((
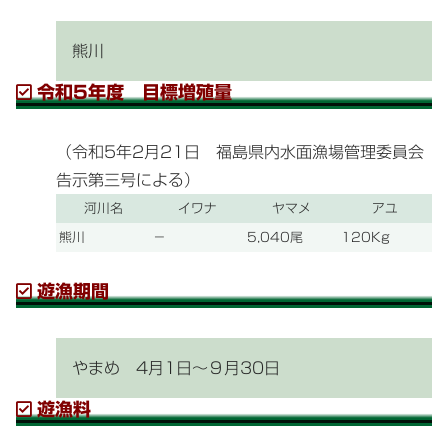
熊川
令和5年度 目標増殖量
（令和5年2月21日 福島県内水面漁場管理委員会
告示第三号による）
河川名
イワナ
ヤマメ
アユ
熊川
－
5,040尾
120Kg
遊漁期間
やまめ 4月1日～９月30日
遊漁料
))
Retype word for word all the material given above, and keep the pictures out.

=== TASK RESULT ===
熊川
令和5年度 目標増殖量
（令和5年2月21日 福島県内水面漁場管理委員会
告示第三号による）
河川名
イワナ
ヤマメ
アユ
熊川
－
5,040尾
120Kg
遊漁期間
やまめ 4月1日～９月30日
遊漁料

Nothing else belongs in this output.